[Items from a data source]
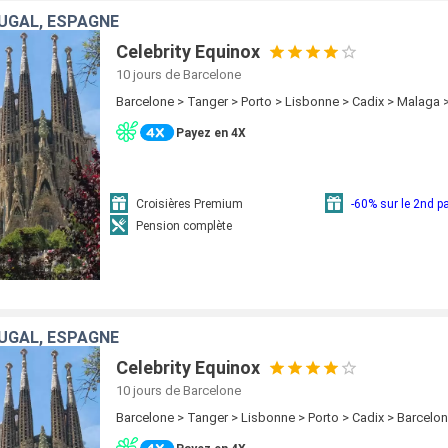
UGAL, ESPAGNE
Celebrity Equinox
10 jours
de Barcelone
Barcelone > Tanger > Porto > Lisbonne > Cadix > Malaga 
Payez en 4X
Croisières Premium
-60% sur le 2nd 
Pension complète
UGAL, ESPAGNE
Celebrity Equinox
10 jours
de Barcelone
Barcelone > Tanger > Lisbonne > Porto > Cadix > Barcelo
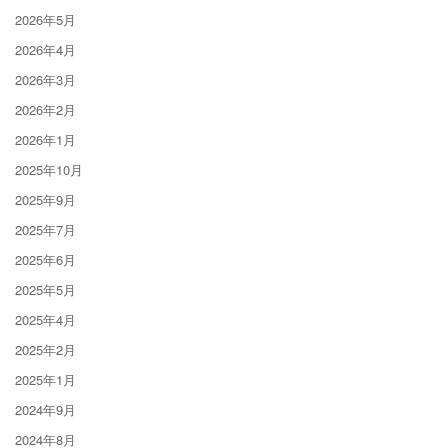
2026年5月
2026年4月
2026年3月
2026年2月
2026年1月
2025年10月
2025年9月
2025年7月
2025年6月
2025年5月
2025年4月
2025年2月
2025年1月
2024年9月
2024年8月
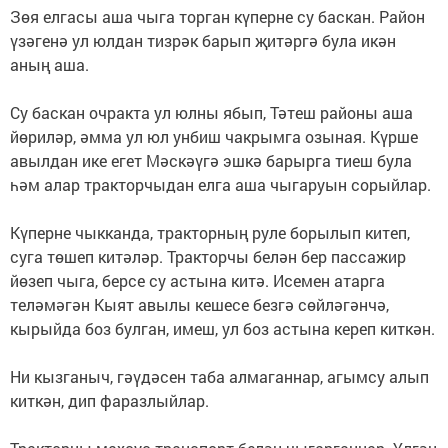
Зөя елгасы аша чыга торган күперне су баскан. Район
үзәгенә ул юлдан тизрәк барып җитәргә була икән
аның аша.
Су баскан очракта ул юлны ябып, Тәтеш районы аша
йөриләр, әмма ул юл унбиш чакрымга озыная. Күрше
авылдан ике егет Мәскәүгә эшкә барырга тиеш була
һәм алар тракторчыдан елга аша чыгаруын сорыйлар.
Күперне чыкканда, тракторның руле борылып китеп,
суга төшеп китәләр. Тракторчы белән бер пассажир
йөзеп чыга, берсе су астына китә. Исемен атарга
теләмәгән Кыят авылы кешесе безгә сөйләгәнчә,
кырыйда боз булган, имеш, ул боз астына кереп киткән.
Ни кызганыч, гәүдәсен таба алмаганнар, агымсу алып
киткән, дип фаразлыйлар.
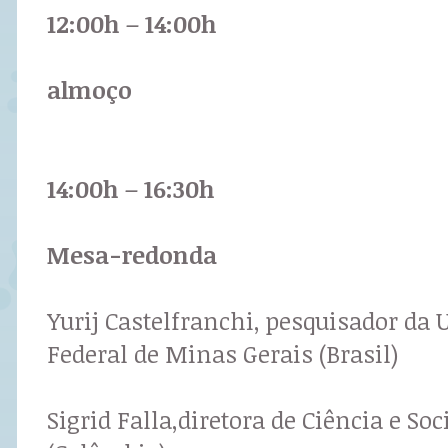
12:00h – 14:00h
almoço
14:00h – 16:30h
Mesa-redonda
Yurij Castelfranchi, pesquisador da 
Federal de Minas Gerais (Brasil)
Sigrid Falla,diretora de Ciência e S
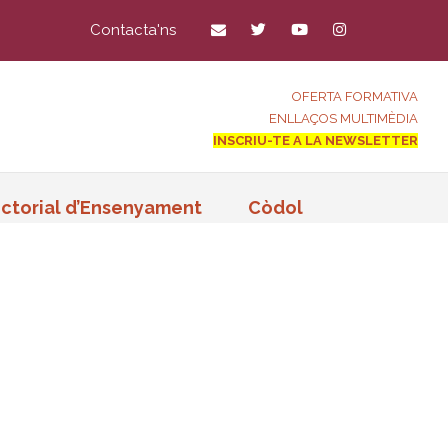
Contacta'ns
OFERTA FORMATIVA
ENLLAÇOS MULTIMÈDIA
INSCRIU-TE A LA NEWSLETTER
ctorial d’Ensenyament
Còdol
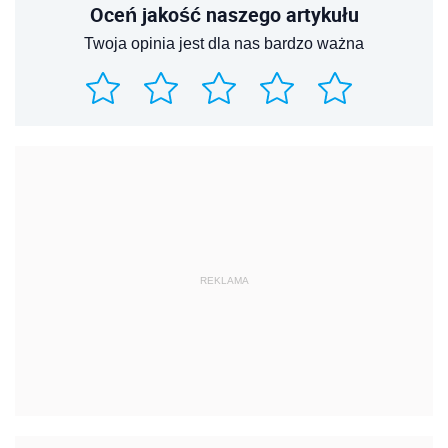
REKLAMA
REKLAMA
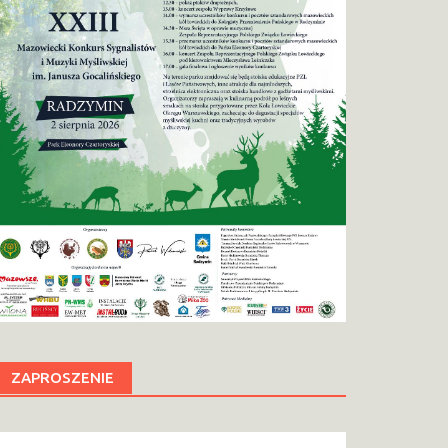
ZAPROSZENIE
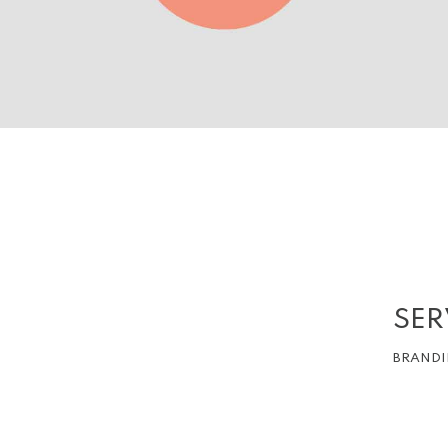
SER
BRANDI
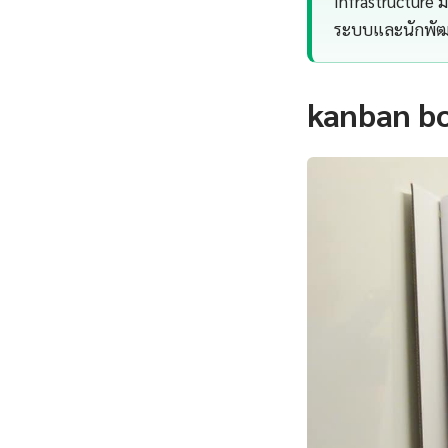
Infrastructure ม
ระบบและนักพัฒน
kanban bo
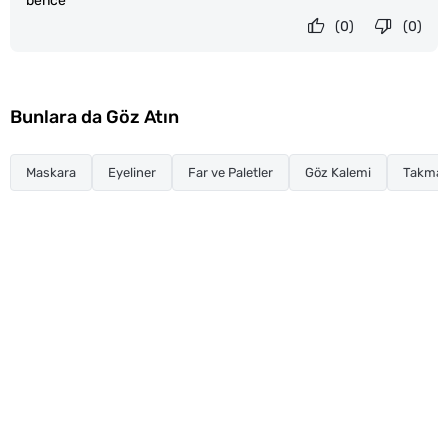
bence
(0)
(0)
Bunlara da Göz Atın
Maskara
Eyeliner
Far ve Paletler
Göz Kalemi
Takma K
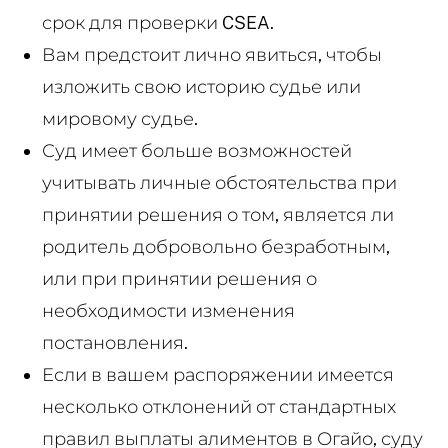
срок для проверки CSEA.
Вам предстоит лично явиться, чтобы
изложить свою историю судье или
мировому судье.
Суд имеет больше возможностей
учитывать личные обстоятельства при
принятии решения о том, является ли
родитель добровольно безработным,
или при принятии решения о
необходимости изменения
постановления.
Если в вашем распоряжении имеется
несколько отклонений от стандартных
правил выплаты алиментов в Огайо, суду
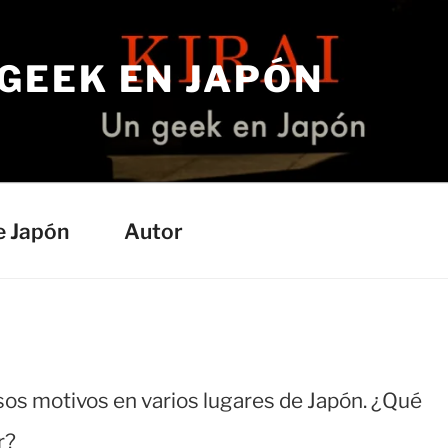
 GEEK EN JAPÓN
e Japón
Autor
sos motivos en varios lugares de Japón. ¿Qué
r?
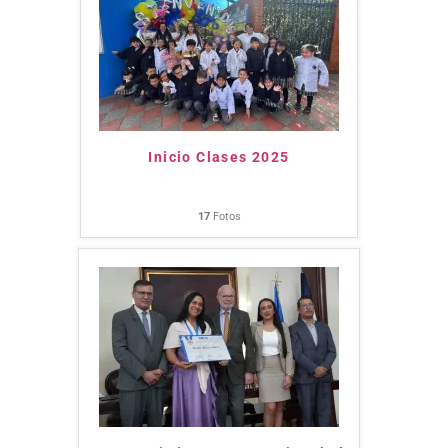
Inicio Clases 2025
17
Fotos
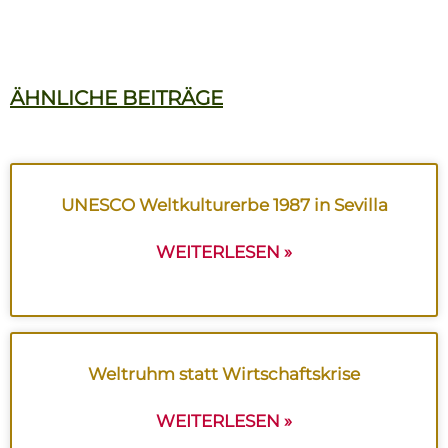
ÄHNLICHE BEITRÄGE
UNESCO Weltkulturerbe 1987 in Sevilla
WEITERLESEN »
Weltruhm statt Wirtschaftskrise
WEITERLESEN »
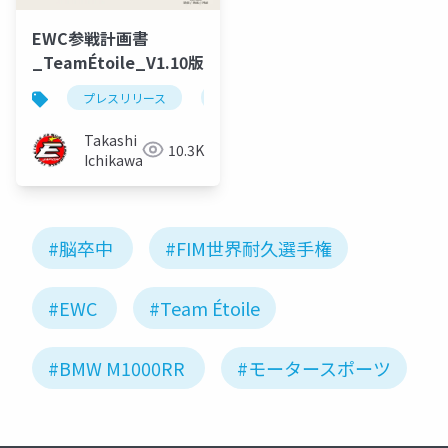
EWC参戦計画書
_TeamÉtoile_V1.10版
プレスリリース
参戦計画書
Takashi
10.3K
Ichikawa
#脳卒中
#FIM世界耐久選手権
#EWC
#Team Étoile
#BMW M1000RR
#モータースポーツ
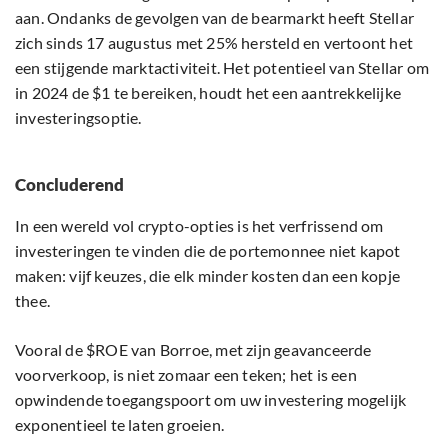
aan. Ondanks de gevolgen van de bearmarkt heeft Stellar
zich sinds 17 augustus met 25% hersteld en vertoont het
een stijgende marktactiviteit. Het potentieel van Stellar om
in 2024 de $1 te bereiken, houdt het een aantrekkelijke
investeringsoptie.
Concluderend
In een wereld vol crypto-opties is het verfrissend om
investeringen te vinden die de portemonnee niet kapot
maken: vijf keuzes, die elk minder kosten dan een kopje
thee.
Vooral de $ROE van Borroe, met zijn geavanceerde
voorverkoop, is niet zomaar een teken; het is een
opwindende toegangspoort om uw investering mogelijk
exponentieel te laten groeien.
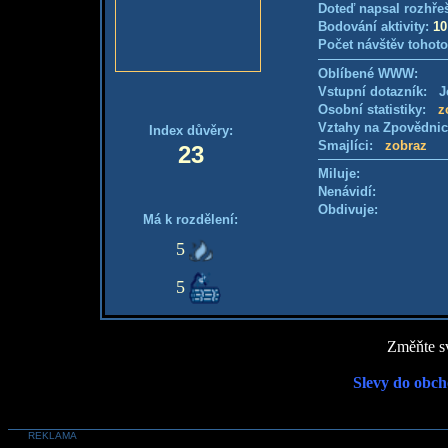
Doteď napsal rozhře
Bodování aktivity:
10
Počet návštěv tohoto
Oblíbené WWW:
Vstupní dotazník: Je
Osobní statistiky:
z
Vztahy na Zpovědni
Index důvěry:
Smajlíci:
zobraz
23
Miluje:
Nenávidí:
Obdivuje:
Má k rozdělení:
5
5
Změňte sv
Slevy do obch
REKLAMA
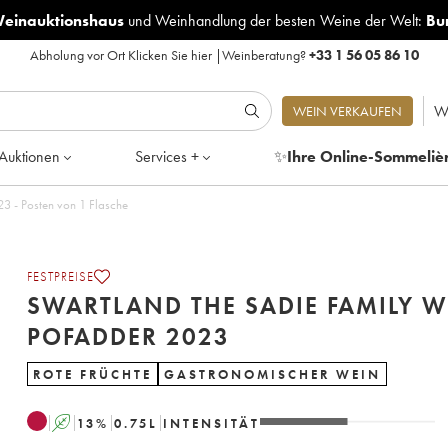
Weinauktionshaus
und
Weinhandlung der besten Weine der Welt:
Bu
Abholung vor Ort
Klicken Sie hier
|
Weinberatung?
+33 1 56 05 86 10
W
WEIN VERKAUFEN
Auktionen
Services +
✨
Ihre Online-Sommeliè
nd The Sadie Family WO Pofadder 2023 - Posten von 1 Flasche
FESTPREISE
SWARTLAND THE SADIE FAMILY 
POFADDER 2023
ROTE FRÜCHTE
GASTRONOMISCHER WEIN
A
13
%
0.75
L
INTENSITÄT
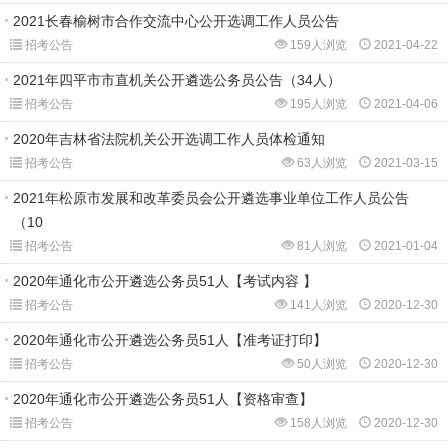
2021长春榆树市合作交流中心公开选调工作人员公告
招考公告
159人浏览
2021-04-22
2021年四平市市直机关公开遴选公务员公告（34人）
招考公告
195人浏览
2021-04-06
2020年吉林省法院机关公开选调工作人员体检通知
招考公告
63人浏览
2021-03-15
2021年松原市发展和改革委员会公开遴选事业单位工作人员公告
（10
招考公告
81人浏览
2021-01-04
2020年通化市公开遴选公务员51人【考试内容 】
招考公告
141人浏览
2020-12-30
2020年通化市公开遴选公务员51人【准考证打印】
招考公告
50人浏览
2020-12-30
2020年通化市公开遴选公务员51人【资格审查】
招考公告
158人浏览
2020-12-30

> [WHAT YOU NEED TO DO]: Retype the records above exactly, leaving every picture out of your copy.

> [EXERCISE RESULT]:
UGAL, ESPAGNE
Celebrity Equinox
10 jours
de Barcelone
Barcelone > Tanger > Porto > Lisbonne > Cadix > Malaga 
Payez en 4X
Croisières Premium
-60% sur le 2nd 
Pension complète
UGAL, ESPAGNE
Celebrity Equinox
10 jours
de Barcelone
Barcelone > Tanger > Lisbonne > Porto > Cadix > Barcelo
2026年5月
2026年4月
2026年3月
2026年2月
2026年1月
2025年10月
2025年9月
2025年7月
2025年6月
2025年5月
2025年4月
2025年2月
2025年1月
2024年9月
2024年8月
Зөя елгасы аша чыга торган күперне су баскан. Район
үзәгенә ул юлдан тизрәк барып җитәргә була икән
аның аша.
Су баскан очракта ул юлны ябып, Тәтеш районы аша
йөриләр, әмма ул юл унбиш чакрымга озыная. Күрше
авылдан ике егет Мәскәүгә эшкә барырга тиеш була
һәм алар тракторчыдан елга аша чыгаруын сорыйлар.
Күперне чыкканда, тракторның руле борылып китеп,
суга төшеп китәләр. Тракторчы белән бер пассажир
йөзеп чыга, берсе су астына китә. Исемен атарга
теләмәгән Кыят авылы кешесе безгә сөйләгәнчә,
кырыйда боз булган, имеш, ул боз астына кереп киткән.
Ни кызганыч, гәүдәсен таба алмаганнар, агымсу алып
киткән, дип фаразлыйлар.
12:00h – 14:00h
almoço
14:00h – 16:30h
Mesa-redonda
Yurij Castelfranchi, pesquisador da 
Federal de Minas Gerais (Brasil)
Sigrid Falla,diretora de Ciência e S
Contacta'ns
OFERTA FORMATIVA
ENLLAÇOS MULTIMÈDIA
INSCRIU-TE A LA NEWSLETTER
ctorial d’Ensenyament
Còdol
REKLAMA
REKLAMA
ZAPROSZENIE
SER
BRANDI
Infrastructure ม
ระบบและนักพัฒน
kanban bo
bence
(0)
(0)
Bunlara da Göz Atın
Maskara
Eyeliner
Far ve Paletler
Göz Kalemi
Takma K
срок для проверки CSEA.
Вам предстоит лично явиться, чтобы
изложить свою историю судье или
мировому судье.
Суд имеет больше возможностей
учитывать личные обстоятельства при
принятии решения о том, является ли
родитель добровольно безработным,
или при принятии решения о
необходимости изменения
постановления.
Если в вашем распоряжении имеется
несколько отклонений от стандартных
правил выплаты алиментов в Огайо, суду
 GEEK EN JAPÓN
e Japón
Autor
sos motivos en varios lugares de Japón. ¿Qué
r?
Inicio Clases 2025
17
Fotos
ÄHNLICHE BEITRÄGE
UNESCO Weltkulturerbe 1987 in Sevilla
WEITERLESEN »
Weltruhm statt Wirtschaftskrise
WEITERLESEN »
EWC参戦計画書
_TeamÉtoile_V1.10版
プレスリリース
参戦計画書
Takashi
10.3K
Ichikawa
#脳卒中
#FIM世界耐久選手権
#EWC
#Team Étoile
#BMW M1000RR
#モータースポーツ
aan. Ondanks de gevolgen van de bearmarkt heeft Stellar
zich sinds 17 augustus met 25% hersteld en vertoont het
een stijgende marktactiviteit. Het potentieel van Stellar om
in 2024 de $1 te bereiken, houdt het een aantrekkelijke
investeringsoptie.
Concluderend
In een wereld vol crypto-opties is het verfrissend om
investeringen te vinden die de portemonnee niet kapot
maken: vijf keuzes, die elk minder kosten dan een kopje
thee.
Vooral de $ROE van Borroe, met zijn geavanceerde
voorverkoop, is niet zomaar een teken; het is een
opwindende toegangspoort om uw investering mogelijk
exponentieel te laten groeien.
Doteď napsal rozhře
Bodování aktivity:
10
Počet návštěv tohoto
Oblíbené WWW:
Vstupní dotazník: Je
Osobní statistiky:
z
Vztahy na Zpovědni
Index důvěry:
Smajlíci:
zobraz
23
Miluje:
Nenávidí:
Obdivuje:
Má k rozdělení:
5
5
Změňte sv
Slevy do obch
REKLAMA
Weinauktionshaus
und
Weinhandlung der besten Weine der Welt:
Bu
Abholung vor Ort
Klicken Sie hier
|
Weinberatung?
+33 1 56 05 86 10
W
WEIN VERKAUFEN
Auktionen
Services +
✨
Ihre Online-Sommeliè
nd The Sadie Family WO Pofadder 2023 - Posten von 1 Flasche
FESTPREISE
SWARTLAND THE SADIE FAMILY 
POFADDER 2023
ROTE FRÜCHTE
GASTRONOMISCHER WEIN
A
13
%
0.75
L
INTENSITÄT
2021长春榆树市合作交流中心公开选调工作人员公告
招考公告
159人浏览
2021-04-22
2021年四平市市直机关公开遴选公务员公告（34人）
招考公告
195人浏览
2021-04-06
2020年吉林省法院机关公开选调工作人员体检通知
招考公告
63人浏览
2021-03-15
2021年松原市发展和改革委员会公开遴选事业单位工作人员公告
（10
招考公告
81人浏览
2021-01-04
2020年通化市公开遴选公务员51人【考试内容 】
招考公告
141人浏览
2020-12-30
2020年通化市公开遴选公务员51人【准考证打印】
招考公告
50人浏览
2020-12-30
2020年通化市公开遴选公务员51人【资格审查】
招考公告
158人浏览
2020-12-30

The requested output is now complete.